Post-infectious immune complications US Medical PG Question 10: A 9-year-old girl is brought to the physician by her father because of abnormal movements of her limbs for 4 days. She has had involuntary nonrhythmic movements of her arms and legs, and has been dropping drinking cups and toys. The symptoms are worse when she is agitated, and she rarely experiences them while sleeping. During this period, she has become increasingly irritable and inappropriately tearful. She had a sore throat 5 weeks ago. Her temperature is 37.2°C (99°F), pulse is 102/min, respirations are 20/min, and blood pressure is 104/64 mm Hg. Examination shows occasional grimacing with abrupt purposeless movements of her limbs. Muscle strength and muscle tone are decreased in all extremities. Deep tendon reflexes are 2+ bilaterally. She has a wide-based and unsteady gait. When the patient holds her arms in extension, flexion of the wrists and extension of the metacarpophalangeal joints occurs. When she grips the physician's index and middle fingers with her hands, her grip increases and decreases continuously. The remainder of the examination shows no abnormalities. Which of the following is the most likely underlying cause of these findings?
- A. Autosomal recessive genetic mutation
- B. Tumor in the posterior fossa
- C. Cerebral viral infection
- D. Trinucleotide repeat mutation
- E. Antibody cross-reactivity (Correct Answer)
Post-infectious immune complications Explanation: ***Antibody cross-reactivity***
- The patient's symptoms (abnormal, involuntary movements, emotional lability, recent sore throat) are classic for **Sydenham chorea**, a manifestation of **acute rheumatic fever**. This condition is caused by **antibodies** produced against *Streptococcus pyogenes* infection that cross-react with basal ganglia proteins.
- The examination findings, such as **milkmaid grip** and **pronator drift** (flexion of wrists and extension of metacarpophalangeal joints), are highly indicative of chorea.
*Autosomal recessive genetic mutation*
- While conditions like **Wilson's disease** (hepatolenticular degeneration) can cause chorea, they typically present with liver disease, Kayser-Fleischer rings, and a more insidious onset, which are not described here.

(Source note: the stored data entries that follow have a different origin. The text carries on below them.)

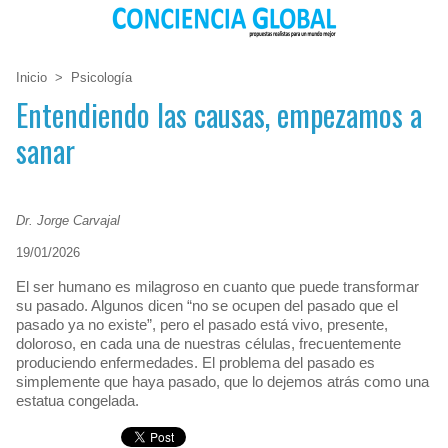
Inicio
>
Psicología
Entendiendo las causas, empezamos a
sanar
Dr. Jorge Carvajal
19/01/2026
El ser humano es milagroso en cuanto que puede transformar
su pasado. Algunos dicen “no se ocupen del pasado que el
pasado ya no existe”, pero el pasado está vivo, presente,
doloroso, en cada una de nuestras células, frecuentemente
produciendo enfermedades. El problema del pasado es
simplemente que haya pasado, que lo dejemos atrás como una
estatua congelada.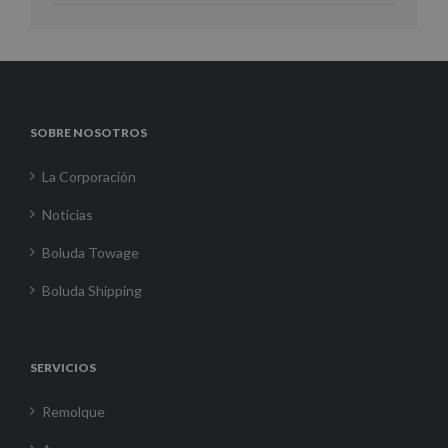
SOBRE NOSOTROS
La Corporación
Noticias
Boluda Towage
Boluda Shipping
SERVICIOS
Remolque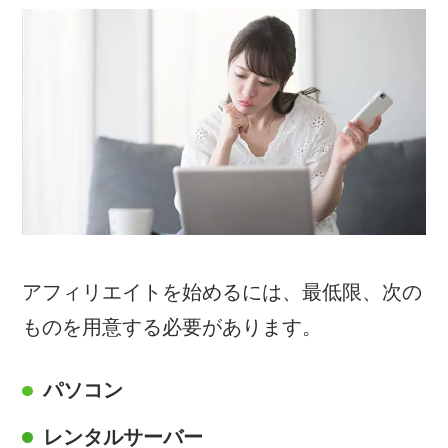
アフィリエイトを始めるには、最低限、次の
ものを用意する必要があります。
パソコン
レンタルサーバー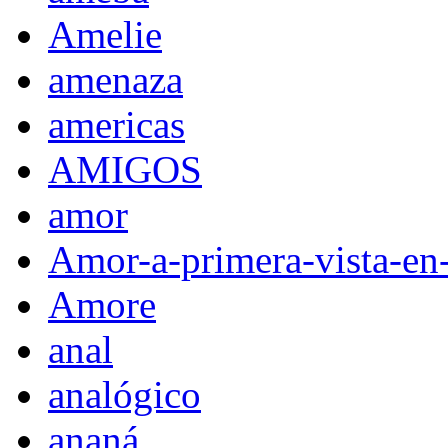
Amelie
amenaza
americas
AMIGOS
amor
Amor-a-primera-vista-en
Amore
anal
analógico
ananá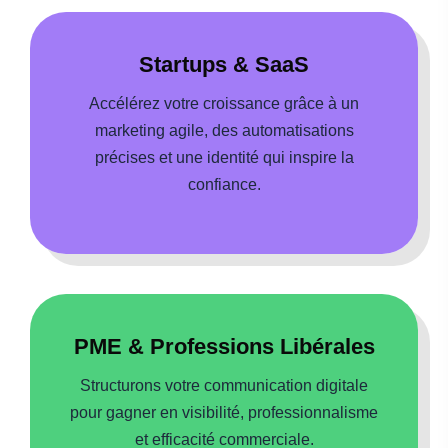
Startups & SaaS
Accélérez votre croissance grâce à un
marketing agile, des automatisations
précises et une identité qui inspire la
confiance.
PME & Professions Libérales
Structurons votre communication digitale
pour gagner en visibilité, professionnalisme
et efficacité commerciale.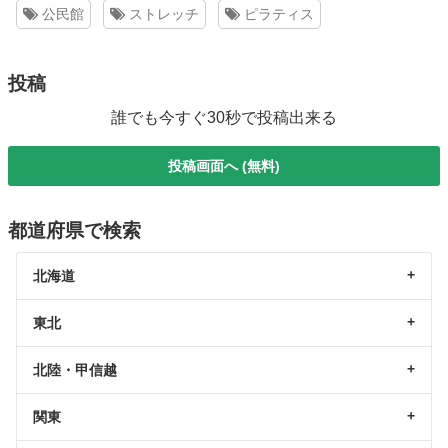
公民館
ストレッチ
ピラティス
投稿
誰でも今すぐ30秒で投稿出来る
投稿画面へ (無料)
都道府県で検索
北海道
東北
北陸・甲信越
関東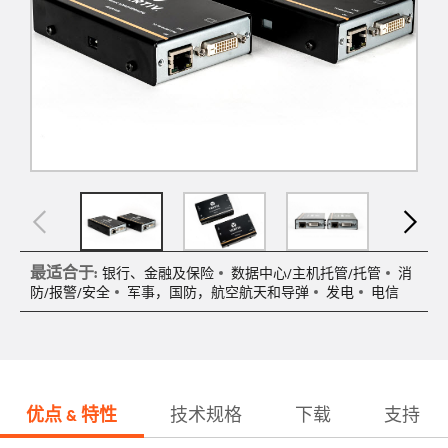
最适合于:
银行、金融及保险
数据中心/主机托管/托管
消
防/报警/安全
军事，国防，航空航天和导弹
发电
电信
优点 & 特性
技术规格
下载
支持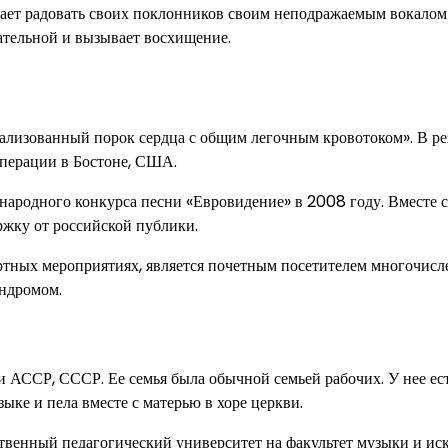
лжает радовать своих поклонников своим неподражаемым вокалом
ательной и вызывает восхищение.
ализованный порок сердца с общим легочным кровотоком». В ре
операции в Бостоне, США.
народного конкурса песни «Евровидение» в 2008 году. Вместе с
ржку от российской публики.
ертных мероприятиях, является почетным посетителем многочис
индромом.
и АССР, СССР. Ее семья была обычной семьей рабочих. У нее ес
ыке и пела вместе с матерью в хоре церкви.
твенный педагогический университет на факультет музыки и иск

- **Neuroacanthocytosis** is another rare recessive disorder causing chorea, but it involves acanthocytes on blood smear and other neurological features not suggested in the vignette.
*Tumor in the posterior fossa*
- Posterior fossa tumors, such as medulloblastomas or astrocytomas, would more commonly present with signs of **increased intracranial pressure** (headache, vomiting), **ataxia**, and focal neurological deficits, rather than generalized choreiform movements as the primary symptom.
- Chorea is typically associated with basal ganglia dysfunction, which is not the primary site of posterior fossa tumors.
*Cerebral viral infection*
- A cerebral viral infection (encephalitis) could cause neurological symptoms, but it would typically involve fever, altered mental status, seizures, and signs of meningoencephalitis, which are not the predominant features in this case.
- While encephalitis can sometimes cause movement disorders, the specific presentation with antecedent sore throat and classic choreiform movements points more strongly to **Sydenham chorea**.
*Trinucleotide repeat mutation*
- **Huntington's disease** is a classic cause of chorea due to a trinucleotide repeat expansion, but it is an **autosomal dominant** disorder with a much later onset, typically in adulthood (30s-50s).
- Juvenile forms of Huntington's exist but are rare and would likely involve other cognitive and psychiatric symptoms.